Carlos’ friend was very serious, “No, you don’t know me, Mrs. Alverez; but I know you. Last week, Carlos and I graduated from high school. Carlos was the valedictorian of the class. He gave the commencement speech in front of the whole school. He told us about a teacher named Mrs. Alverez that helped him learn to read and cared for him and inspired him. It was this teacher, Mrs. Alvarez, to whom he owed all his success. Are you THAT Mrs. Alverez?”
She stood there looking at the two young men. She began crying very sweet tears of joy. Carlos embraced her again. Carlos’ friend insisted on shaking her hand.”
The teacher telling Mrs. Alverez’s story paused for a long moment. He was tearing up, “That’s the story she told us in our group. I had to share it.” I looked around the room, which was completely silent. Our hearts were swollen. Here and there teachers were wiping their eyes.
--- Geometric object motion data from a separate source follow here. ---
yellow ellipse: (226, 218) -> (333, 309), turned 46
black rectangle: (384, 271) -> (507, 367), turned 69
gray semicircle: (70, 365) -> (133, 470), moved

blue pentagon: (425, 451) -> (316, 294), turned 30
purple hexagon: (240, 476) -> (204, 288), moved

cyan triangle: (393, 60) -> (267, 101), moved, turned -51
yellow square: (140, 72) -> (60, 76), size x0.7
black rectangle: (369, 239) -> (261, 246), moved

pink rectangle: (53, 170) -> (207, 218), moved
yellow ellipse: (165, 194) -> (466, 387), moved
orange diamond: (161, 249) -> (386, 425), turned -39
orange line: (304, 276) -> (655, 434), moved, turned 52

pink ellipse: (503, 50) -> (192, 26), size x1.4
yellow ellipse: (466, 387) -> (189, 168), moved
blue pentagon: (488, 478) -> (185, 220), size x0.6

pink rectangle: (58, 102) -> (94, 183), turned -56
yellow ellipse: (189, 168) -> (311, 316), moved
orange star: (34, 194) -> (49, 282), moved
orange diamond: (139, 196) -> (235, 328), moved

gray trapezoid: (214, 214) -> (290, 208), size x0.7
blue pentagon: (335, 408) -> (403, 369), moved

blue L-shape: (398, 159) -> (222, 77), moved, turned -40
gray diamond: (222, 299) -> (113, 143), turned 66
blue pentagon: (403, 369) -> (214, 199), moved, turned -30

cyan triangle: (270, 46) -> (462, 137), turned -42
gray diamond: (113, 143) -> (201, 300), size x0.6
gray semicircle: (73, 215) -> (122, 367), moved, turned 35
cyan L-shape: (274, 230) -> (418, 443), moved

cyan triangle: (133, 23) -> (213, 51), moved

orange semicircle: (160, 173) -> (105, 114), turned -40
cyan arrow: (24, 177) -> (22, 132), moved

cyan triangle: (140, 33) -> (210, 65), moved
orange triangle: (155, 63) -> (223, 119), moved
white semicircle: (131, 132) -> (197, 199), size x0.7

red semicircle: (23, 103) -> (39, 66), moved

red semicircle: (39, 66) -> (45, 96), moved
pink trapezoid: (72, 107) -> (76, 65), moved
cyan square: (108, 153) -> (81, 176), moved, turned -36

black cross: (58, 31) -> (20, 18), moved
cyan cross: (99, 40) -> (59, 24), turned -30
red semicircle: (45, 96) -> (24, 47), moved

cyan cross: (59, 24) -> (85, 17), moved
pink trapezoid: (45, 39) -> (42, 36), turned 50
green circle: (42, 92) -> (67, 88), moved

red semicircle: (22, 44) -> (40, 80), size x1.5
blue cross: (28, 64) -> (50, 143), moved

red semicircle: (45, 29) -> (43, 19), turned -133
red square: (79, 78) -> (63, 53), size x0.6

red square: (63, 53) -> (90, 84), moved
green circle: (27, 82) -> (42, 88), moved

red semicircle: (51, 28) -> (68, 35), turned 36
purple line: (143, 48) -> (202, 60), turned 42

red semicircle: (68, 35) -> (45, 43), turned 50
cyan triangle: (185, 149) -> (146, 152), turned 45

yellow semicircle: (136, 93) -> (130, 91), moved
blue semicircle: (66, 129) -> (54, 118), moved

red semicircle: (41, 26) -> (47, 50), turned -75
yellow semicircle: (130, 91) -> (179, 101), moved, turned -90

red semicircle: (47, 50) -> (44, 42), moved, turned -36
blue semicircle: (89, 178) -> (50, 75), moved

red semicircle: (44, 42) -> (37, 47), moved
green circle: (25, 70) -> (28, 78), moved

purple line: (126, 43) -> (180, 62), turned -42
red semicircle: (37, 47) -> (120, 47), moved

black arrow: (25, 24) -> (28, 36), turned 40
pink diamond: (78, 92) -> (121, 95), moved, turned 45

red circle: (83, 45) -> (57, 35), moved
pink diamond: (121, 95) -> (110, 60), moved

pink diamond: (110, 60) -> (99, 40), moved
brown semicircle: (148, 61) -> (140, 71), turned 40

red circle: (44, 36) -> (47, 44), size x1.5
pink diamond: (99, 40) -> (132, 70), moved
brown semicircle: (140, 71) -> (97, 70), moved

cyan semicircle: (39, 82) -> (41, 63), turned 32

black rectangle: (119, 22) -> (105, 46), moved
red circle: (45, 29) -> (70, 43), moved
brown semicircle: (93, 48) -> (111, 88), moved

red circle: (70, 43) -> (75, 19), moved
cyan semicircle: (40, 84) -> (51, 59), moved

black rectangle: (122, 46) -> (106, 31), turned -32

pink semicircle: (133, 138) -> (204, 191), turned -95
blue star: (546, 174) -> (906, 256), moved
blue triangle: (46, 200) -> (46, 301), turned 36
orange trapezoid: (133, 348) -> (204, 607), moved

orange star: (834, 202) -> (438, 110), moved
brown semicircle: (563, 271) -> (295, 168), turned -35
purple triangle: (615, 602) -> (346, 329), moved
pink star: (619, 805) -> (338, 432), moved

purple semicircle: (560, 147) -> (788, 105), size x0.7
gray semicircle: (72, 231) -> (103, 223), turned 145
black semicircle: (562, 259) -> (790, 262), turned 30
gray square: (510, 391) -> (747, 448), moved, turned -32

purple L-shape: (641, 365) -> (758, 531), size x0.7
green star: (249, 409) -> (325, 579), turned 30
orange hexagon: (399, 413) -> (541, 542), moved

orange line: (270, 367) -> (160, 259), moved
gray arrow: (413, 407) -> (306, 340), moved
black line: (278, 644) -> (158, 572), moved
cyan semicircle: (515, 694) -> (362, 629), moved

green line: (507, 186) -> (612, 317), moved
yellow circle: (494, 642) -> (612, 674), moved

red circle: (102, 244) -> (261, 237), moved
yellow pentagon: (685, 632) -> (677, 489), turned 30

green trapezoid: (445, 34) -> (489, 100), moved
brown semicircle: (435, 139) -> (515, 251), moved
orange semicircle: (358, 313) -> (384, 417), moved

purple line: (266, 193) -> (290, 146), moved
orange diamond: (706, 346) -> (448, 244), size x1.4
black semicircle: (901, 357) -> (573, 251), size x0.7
I stepped from behind the lectern and reached out to Mrs. Alverez, who stood proudly amid the applause that burst spontaneously from the audience.
It was just one teacher’s story; one boy’s journey.
Just beneath the surface, in most teachers, beats a heart of service. It’s good to remember that when we get frustrated with the pace of change. It’s good to honor it, to know it is there. It is the “teacher’s heart” that will ultimately change the lives of our children. It is good to remember this, especially in this season of light, hope, and renewal.